__Task statement__
Shown below is a listing with pictures; reproduce exactly, and only, the lines between the ones containing "står af overfor" and "ĂNG KÝ NHẬN BÁO GIÁ", inclusive, leaving the pictures out.
============================================================
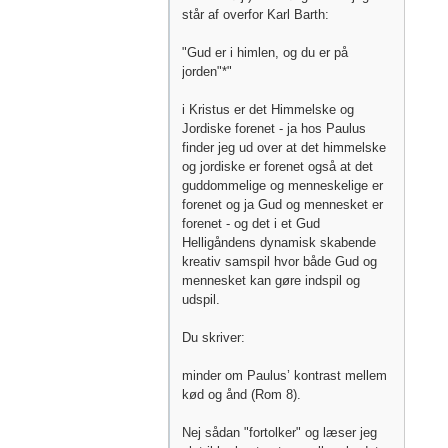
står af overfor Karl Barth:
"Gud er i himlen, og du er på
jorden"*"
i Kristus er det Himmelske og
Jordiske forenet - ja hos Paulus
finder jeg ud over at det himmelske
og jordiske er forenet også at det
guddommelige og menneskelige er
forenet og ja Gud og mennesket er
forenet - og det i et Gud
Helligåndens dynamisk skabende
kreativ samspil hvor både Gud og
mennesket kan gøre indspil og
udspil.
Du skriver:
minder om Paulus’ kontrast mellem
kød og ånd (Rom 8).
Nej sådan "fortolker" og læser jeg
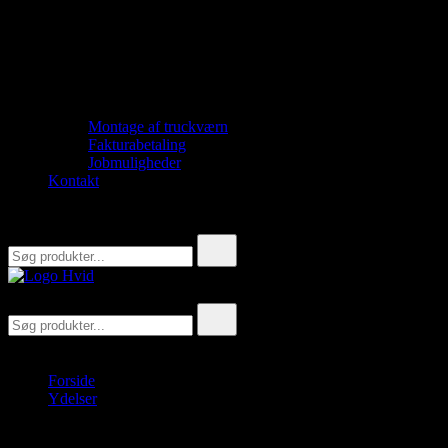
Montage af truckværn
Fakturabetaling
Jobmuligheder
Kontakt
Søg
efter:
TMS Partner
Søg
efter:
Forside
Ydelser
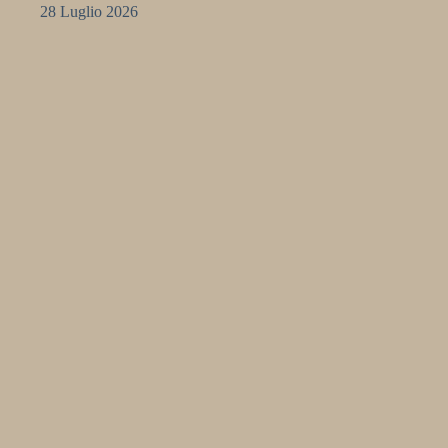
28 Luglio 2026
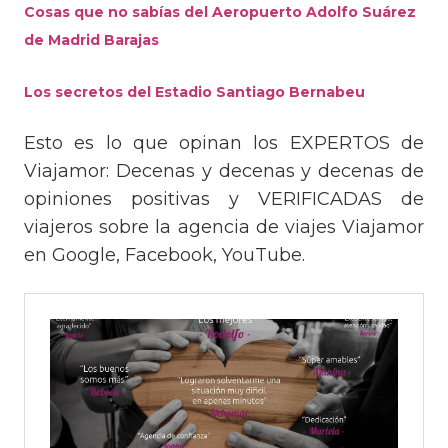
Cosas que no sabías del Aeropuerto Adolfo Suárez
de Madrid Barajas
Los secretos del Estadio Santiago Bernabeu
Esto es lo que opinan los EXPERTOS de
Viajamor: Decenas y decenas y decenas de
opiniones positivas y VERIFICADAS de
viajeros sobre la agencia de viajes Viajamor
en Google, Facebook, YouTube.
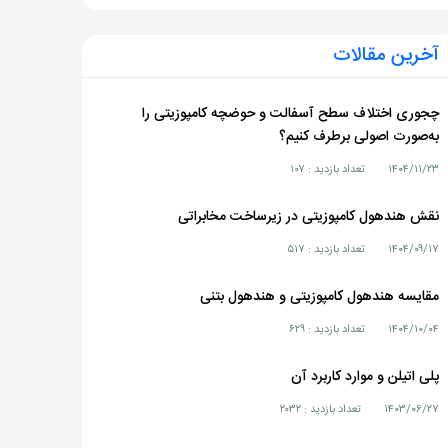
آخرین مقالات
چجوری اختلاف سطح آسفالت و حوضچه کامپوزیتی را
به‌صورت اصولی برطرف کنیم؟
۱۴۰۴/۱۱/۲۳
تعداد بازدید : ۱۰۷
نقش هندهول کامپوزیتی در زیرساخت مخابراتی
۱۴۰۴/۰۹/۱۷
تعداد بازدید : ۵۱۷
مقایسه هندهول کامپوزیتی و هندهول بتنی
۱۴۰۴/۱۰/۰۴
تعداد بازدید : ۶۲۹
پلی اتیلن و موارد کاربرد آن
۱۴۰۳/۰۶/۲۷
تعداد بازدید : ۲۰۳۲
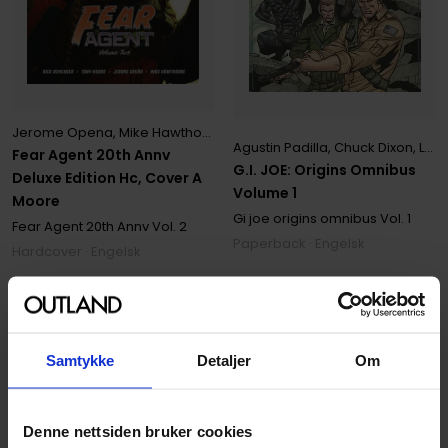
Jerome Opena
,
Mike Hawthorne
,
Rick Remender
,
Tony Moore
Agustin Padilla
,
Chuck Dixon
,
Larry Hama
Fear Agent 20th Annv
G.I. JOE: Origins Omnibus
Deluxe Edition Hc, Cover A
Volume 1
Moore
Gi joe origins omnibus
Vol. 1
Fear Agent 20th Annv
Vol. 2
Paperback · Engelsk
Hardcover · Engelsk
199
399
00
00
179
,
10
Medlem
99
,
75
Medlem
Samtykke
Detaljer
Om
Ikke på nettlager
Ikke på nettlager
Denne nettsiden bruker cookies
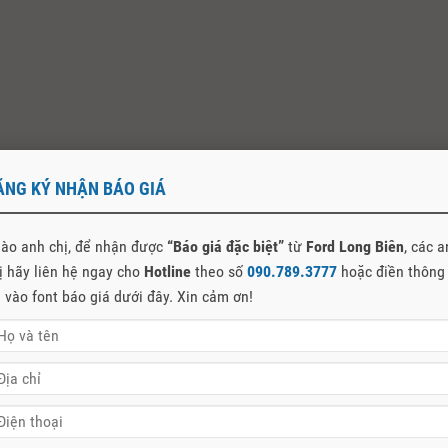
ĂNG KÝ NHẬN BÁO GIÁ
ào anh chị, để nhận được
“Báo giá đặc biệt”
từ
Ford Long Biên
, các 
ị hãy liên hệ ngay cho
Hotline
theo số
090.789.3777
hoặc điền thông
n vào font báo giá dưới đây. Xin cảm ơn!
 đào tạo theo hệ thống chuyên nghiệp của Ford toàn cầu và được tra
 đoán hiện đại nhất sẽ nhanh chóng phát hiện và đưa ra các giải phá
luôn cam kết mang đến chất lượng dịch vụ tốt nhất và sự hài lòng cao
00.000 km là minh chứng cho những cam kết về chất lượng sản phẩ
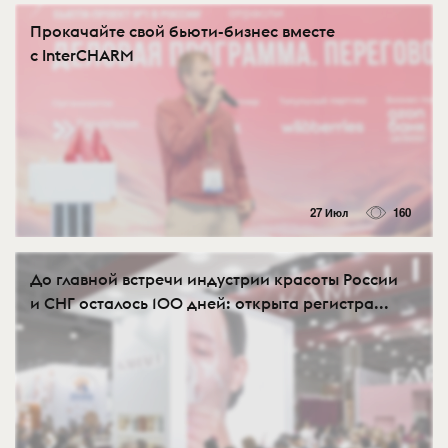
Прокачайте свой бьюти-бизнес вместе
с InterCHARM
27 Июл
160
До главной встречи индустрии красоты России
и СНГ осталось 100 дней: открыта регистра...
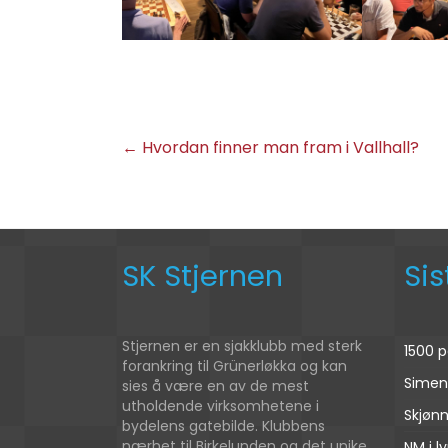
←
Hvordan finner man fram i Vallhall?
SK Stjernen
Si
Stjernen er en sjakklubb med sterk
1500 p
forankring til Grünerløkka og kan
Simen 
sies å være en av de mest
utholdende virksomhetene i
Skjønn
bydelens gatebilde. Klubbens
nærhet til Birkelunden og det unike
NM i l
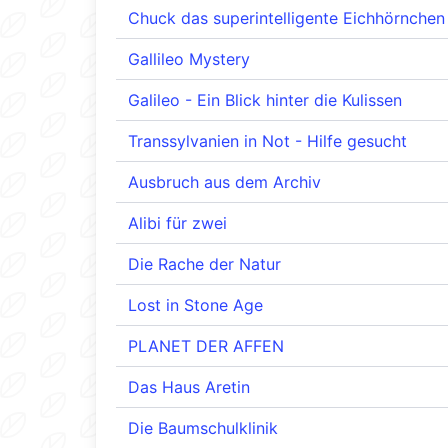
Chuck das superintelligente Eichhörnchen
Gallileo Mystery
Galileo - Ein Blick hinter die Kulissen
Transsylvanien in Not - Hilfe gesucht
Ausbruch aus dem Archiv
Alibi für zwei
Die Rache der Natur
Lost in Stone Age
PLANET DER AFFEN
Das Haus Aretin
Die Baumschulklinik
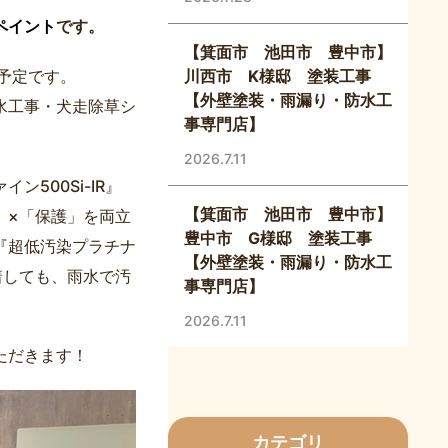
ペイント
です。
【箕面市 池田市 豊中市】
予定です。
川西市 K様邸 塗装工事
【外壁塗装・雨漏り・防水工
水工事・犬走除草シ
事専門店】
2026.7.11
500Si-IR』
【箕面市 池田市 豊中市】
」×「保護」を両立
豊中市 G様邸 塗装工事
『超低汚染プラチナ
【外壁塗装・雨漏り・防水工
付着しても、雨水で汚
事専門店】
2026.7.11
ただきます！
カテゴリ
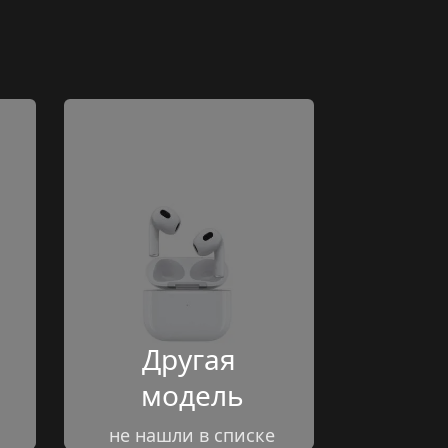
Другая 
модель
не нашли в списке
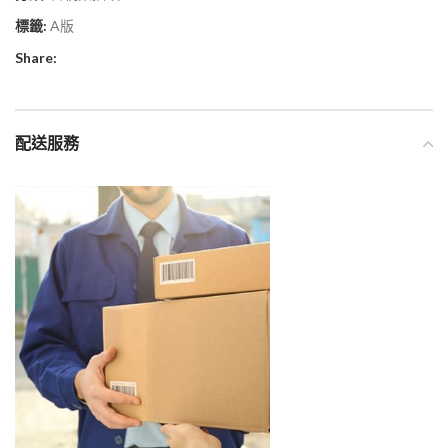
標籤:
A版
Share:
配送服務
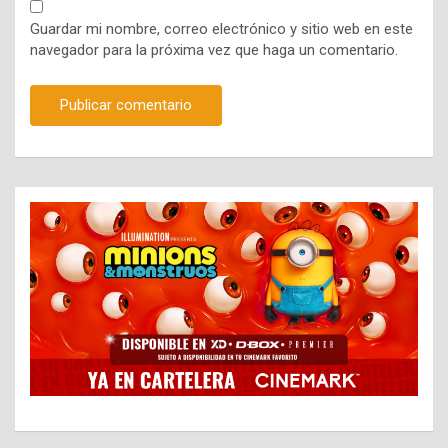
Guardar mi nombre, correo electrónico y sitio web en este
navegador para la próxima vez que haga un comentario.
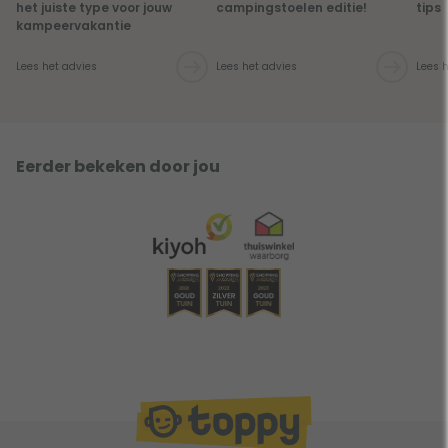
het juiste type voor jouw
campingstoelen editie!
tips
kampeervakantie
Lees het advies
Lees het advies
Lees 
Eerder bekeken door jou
============================================================
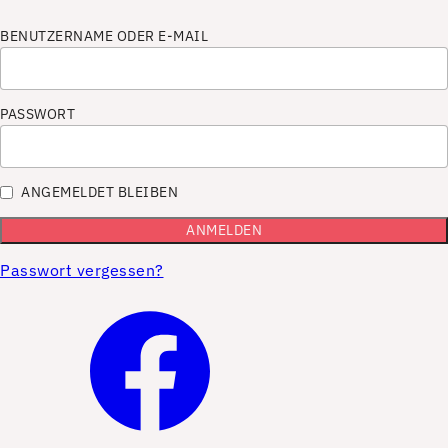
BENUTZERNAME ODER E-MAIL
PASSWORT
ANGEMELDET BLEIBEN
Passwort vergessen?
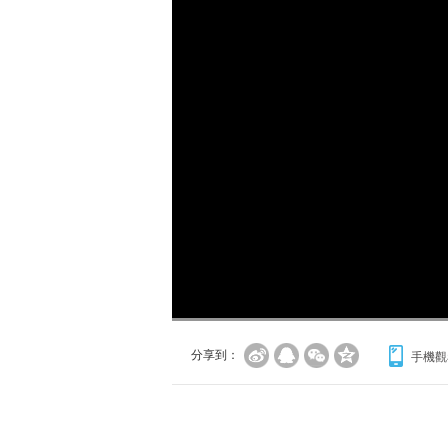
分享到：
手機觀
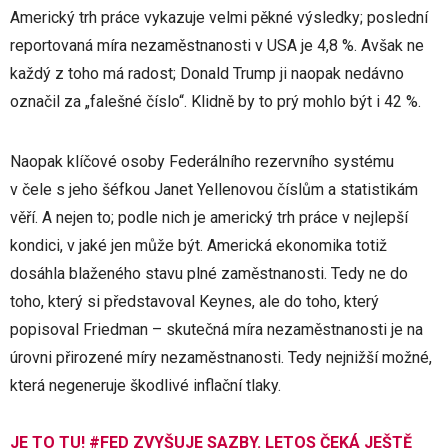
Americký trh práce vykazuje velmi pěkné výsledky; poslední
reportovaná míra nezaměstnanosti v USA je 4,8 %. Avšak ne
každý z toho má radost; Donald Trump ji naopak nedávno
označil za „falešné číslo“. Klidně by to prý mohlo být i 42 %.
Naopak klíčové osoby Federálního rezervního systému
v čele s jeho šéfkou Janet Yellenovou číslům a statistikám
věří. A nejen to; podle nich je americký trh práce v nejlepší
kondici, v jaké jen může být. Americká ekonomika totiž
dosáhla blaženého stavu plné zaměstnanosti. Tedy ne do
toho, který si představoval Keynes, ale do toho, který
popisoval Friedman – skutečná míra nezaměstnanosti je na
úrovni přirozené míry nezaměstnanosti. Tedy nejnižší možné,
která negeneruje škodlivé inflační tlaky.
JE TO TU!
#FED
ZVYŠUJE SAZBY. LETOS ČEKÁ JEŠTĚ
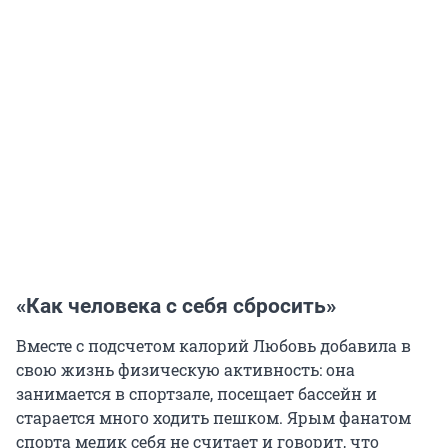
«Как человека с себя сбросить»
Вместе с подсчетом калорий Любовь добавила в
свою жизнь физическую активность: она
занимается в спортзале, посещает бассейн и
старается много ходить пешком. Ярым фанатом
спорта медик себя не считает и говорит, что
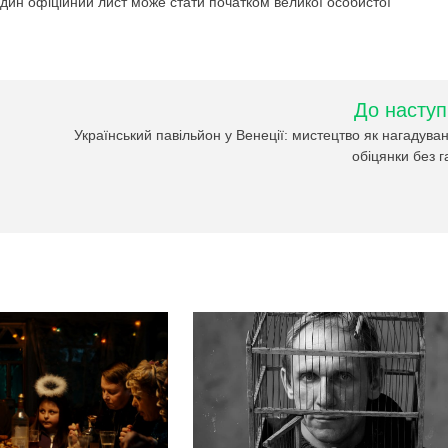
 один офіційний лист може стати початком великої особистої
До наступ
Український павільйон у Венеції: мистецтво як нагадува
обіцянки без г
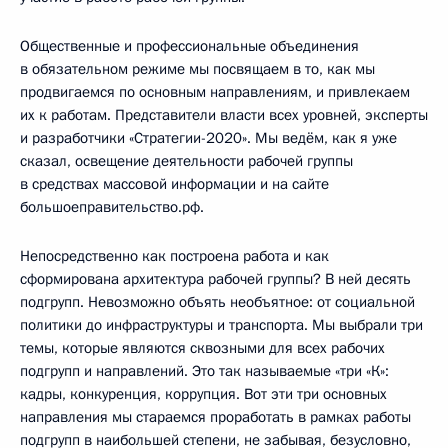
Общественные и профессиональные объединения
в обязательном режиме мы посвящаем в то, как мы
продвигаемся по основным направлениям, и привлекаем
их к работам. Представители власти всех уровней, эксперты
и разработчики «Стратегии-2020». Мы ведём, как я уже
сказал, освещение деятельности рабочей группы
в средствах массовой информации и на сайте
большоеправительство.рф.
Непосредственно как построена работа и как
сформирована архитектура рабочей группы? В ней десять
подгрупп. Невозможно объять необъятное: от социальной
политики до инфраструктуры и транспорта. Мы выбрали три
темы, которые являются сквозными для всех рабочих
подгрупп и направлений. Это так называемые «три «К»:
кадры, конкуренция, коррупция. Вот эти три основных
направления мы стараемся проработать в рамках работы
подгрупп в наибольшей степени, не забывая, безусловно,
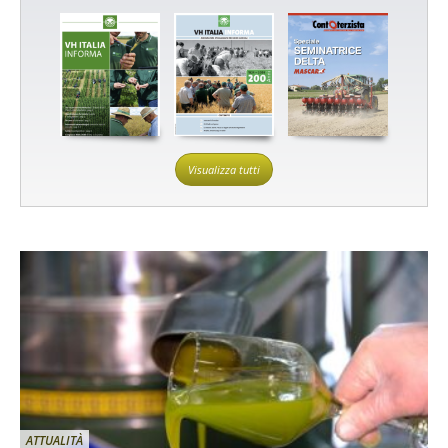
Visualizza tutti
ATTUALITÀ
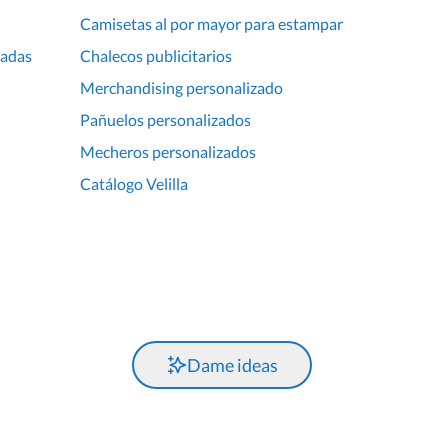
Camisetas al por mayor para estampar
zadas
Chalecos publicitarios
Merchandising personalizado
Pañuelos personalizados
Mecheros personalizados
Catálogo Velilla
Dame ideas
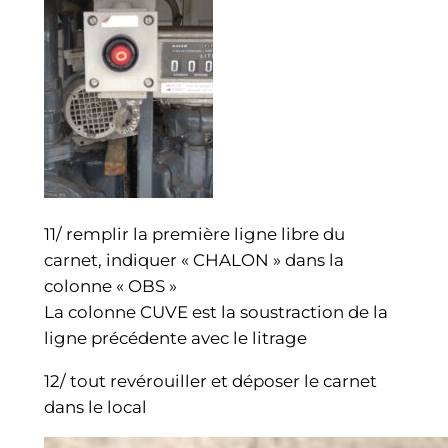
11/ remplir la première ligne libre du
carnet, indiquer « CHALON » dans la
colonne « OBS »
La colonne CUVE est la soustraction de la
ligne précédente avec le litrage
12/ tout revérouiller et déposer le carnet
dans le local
============================================================
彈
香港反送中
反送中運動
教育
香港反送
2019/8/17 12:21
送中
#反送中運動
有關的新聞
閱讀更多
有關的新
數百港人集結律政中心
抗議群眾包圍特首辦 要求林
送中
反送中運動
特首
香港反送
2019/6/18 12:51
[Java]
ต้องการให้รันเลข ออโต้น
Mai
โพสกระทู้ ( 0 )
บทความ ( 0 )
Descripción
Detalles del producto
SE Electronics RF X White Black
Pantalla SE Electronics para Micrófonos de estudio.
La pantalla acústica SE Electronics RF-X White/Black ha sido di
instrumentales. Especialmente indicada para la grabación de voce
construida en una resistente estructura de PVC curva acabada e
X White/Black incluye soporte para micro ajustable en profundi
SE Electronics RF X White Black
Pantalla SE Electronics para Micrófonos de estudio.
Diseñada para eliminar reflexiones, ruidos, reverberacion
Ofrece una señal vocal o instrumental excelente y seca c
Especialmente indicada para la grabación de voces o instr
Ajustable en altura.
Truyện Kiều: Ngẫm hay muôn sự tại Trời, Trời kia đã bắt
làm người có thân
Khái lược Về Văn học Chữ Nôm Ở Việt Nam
============================================================
__Solution for this task__
står af overfor Karl Barth:
"Gud er i himlen, og du er på
jorden"*"
i Kristus er det Himmelske og
Jordiske forenet - ja hos Paulus
finder jeg ud over at det himmelske
og jordiske er forenet også at det
guddommelige og menneskelige er
forenet og ja Gud og mennesket er
forenet - og det i et Gud
Helligåndens dynamisk skabende
kreativ samspil hvor både Gud og
mennesket kan gøre indspil og
udspil.
Du skriver:
minder om Paulus’ kontrast mellem
kød og ånd (Rom 8).
Nej sådan "fortolker" og læser jeg
Montage af truckværn
Fakturabetaling
Jobmuligheder
Kontakt
Søg
efter:
TMS Partner
Søg
efter:
Forside
Ydelser
28 Luglio 2026
Cosas que no sabías del Aeropuerto Adolfo Suárez
de Madrid Barajas
Los secretos del Estadio Santiago Bernabeu
Esto es lo que opinan los EXPERTOS de
Viajamor: Decenas y decenas y decenas de
opiniones positivas y VERIFICADAS de
viajeros sobre la agencia de viajes Viajamor
en Google, Facebook, YouTube.
آخرین مقالات
چجوری اختلاف سطح آسفالت و حوضچه کامپوزیتی را
به‌صورت اصولی برطرف کنیم؟
۱۴۰۴/۱۱/۲۳
تعداد بازدید : ۱۰۷
نقش هندهول کامپوزیتی در زیرساخت مخابراتی
۱۴۰۴/۰۹/۱۷
تعداد بازدید : ۵۱۷
مقایسه هندهول کامپوزیتی و هندهول بتنی
۱۴۰۴/۱۰/۰۴
تعداد بازدید : ۶۲۹
پلی اتیلن و موارد کاربرد آن
۱۴۰۳/۰۶/۲۷
تعداد بازدید : ۲۰۳۲
Jerome Opena
,
Mike Hawthorne
,
Rick Remender
,
Tony Moore
Agustin Padilla
,
Chuck Dixon
,
Larry Hama
Fear Agent 20th Annv
G.I. JOE: Origins Omnibus
Deluxe Edition Hc, Cover A
Volume 1
Moore
Gi joe origins omnibus
Vol. 1
Fear Agent 20th Annv
Vol. 2
Paperback · Engelsk
Hardcover · Engelsk
199
399
00
00
179
,
10
Medlem
99
,
75
Medlem
Samtykke
Detaljer
Om
Ikke på nettlager
Ikke på nettlager
Denne nettsiden bruker cookies
ĂNG KÝ NHẬN BÁO GIÁ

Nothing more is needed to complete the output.